Muriel Delepierre

Chapter 80 Magnetic resonance imaging of intracerebral neural grafts

Publisher Summary Intracerebral transplantation may also be applied therapeutically in some neurodegenerative diseases in humans, however, such a therapeutic application will require non-invasive imaging techniques to control and assess the precise location of intracerebral transplants. This chapter explores the potential of magnetic resonance imaging (MRI) to visualize intracerebral neural transplants in the rat.
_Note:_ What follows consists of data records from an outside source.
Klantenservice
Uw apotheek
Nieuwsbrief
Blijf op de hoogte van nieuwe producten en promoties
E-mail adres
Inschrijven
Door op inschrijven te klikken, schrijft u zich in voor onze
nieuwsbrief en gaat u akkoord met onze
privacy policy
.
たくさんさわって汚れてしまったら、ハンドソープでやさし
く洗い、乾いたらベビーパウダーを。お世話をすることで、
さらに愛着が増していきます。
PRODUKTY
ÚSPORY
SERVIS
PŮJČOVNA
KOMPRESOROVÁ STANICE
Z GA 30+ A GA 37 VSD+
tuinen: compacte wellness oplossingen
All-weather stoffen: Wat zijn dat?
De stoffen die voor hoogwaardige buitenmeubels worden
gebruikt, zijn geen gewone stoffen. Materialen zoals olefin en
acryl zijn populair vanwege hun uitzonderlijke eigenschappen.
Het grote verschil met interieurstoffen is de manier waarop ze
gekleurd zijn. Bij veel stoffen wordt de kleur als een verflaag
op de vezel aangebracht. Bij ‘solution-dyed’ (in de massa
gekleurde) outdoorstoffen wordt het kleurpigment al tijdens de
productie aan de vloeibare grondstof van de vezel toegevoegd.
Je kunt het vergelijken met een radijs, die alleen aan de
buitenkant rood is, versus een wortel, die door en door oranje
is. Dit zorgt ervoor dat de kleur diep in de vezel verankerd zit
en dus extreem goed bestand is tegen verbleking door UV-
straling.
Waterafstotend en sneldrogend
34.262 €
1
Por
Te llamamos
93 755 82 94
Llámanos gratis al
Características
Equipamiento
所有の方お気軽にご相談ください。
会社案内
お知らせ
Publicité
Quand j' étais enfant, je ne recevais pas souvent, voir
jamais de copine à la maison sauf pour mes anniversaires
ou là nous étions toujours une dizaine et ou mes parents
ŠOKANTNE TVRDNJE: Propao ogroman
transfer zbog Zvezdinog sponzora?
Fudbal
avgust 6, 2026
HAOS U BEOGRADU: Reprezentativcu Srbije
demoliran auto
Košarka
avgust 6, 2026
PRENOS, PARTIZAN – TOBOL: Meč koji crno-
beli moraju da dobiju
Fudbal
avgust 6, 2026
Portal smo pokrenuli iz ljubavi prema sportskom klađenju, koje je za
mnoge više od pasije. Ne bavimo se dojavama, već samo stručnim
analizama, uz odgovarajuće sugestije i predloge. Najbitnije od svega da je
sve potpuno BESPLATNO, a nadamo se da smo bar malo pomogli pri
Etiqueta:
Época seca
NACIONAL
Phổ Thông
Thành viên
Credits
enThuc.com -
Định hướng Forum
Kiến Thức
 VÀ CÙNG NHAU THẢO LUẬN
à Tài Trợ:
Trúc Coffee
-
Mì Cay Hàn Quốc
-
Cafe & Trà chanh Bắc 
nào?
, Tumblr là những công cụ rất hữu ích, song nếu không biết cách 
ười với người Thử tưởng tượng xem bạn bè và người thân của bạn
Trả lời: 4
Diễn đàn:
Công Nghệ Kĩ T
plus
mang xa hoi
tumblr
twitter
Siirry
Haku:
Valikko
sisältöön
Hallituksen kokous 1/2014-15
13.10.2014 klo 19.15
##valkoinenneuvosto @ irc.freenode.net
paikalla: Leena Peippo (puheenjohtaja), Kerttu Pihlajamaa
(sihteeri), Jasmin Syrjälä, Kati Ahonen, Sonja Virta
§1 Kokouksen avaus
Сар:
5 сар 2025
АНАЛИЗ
Possible mechanisms, which can account for the reduction of T 2 values of the graft, are also discussed in the chapter with regard to anatomical characteristics of the tissue. The results demonstrate that the T 2 relaxation time is significantly reduced in the neural tissue reconstructed by fetal cells grafted into the CNS of an adult host, with respect to the normal tissue, and may thus be used as a direct indicator of graft localization. The chapter suggests ways to improve the resolution of intracerebral graft imaging, such as by labeling the transplants with MRI-contrast agents. Specific markers like immunospecific Nuclear magnetic resonance (NMR) contrast agents, for example, superparamagnetic particles coupled to monoclonal antibodies or other ligands may be more interesting for the future follow-up of intracerebral neural grafts in that they can be directed specifically against certain populations of cells and, therefore, demonstrate their survival, and possibly, their functional state.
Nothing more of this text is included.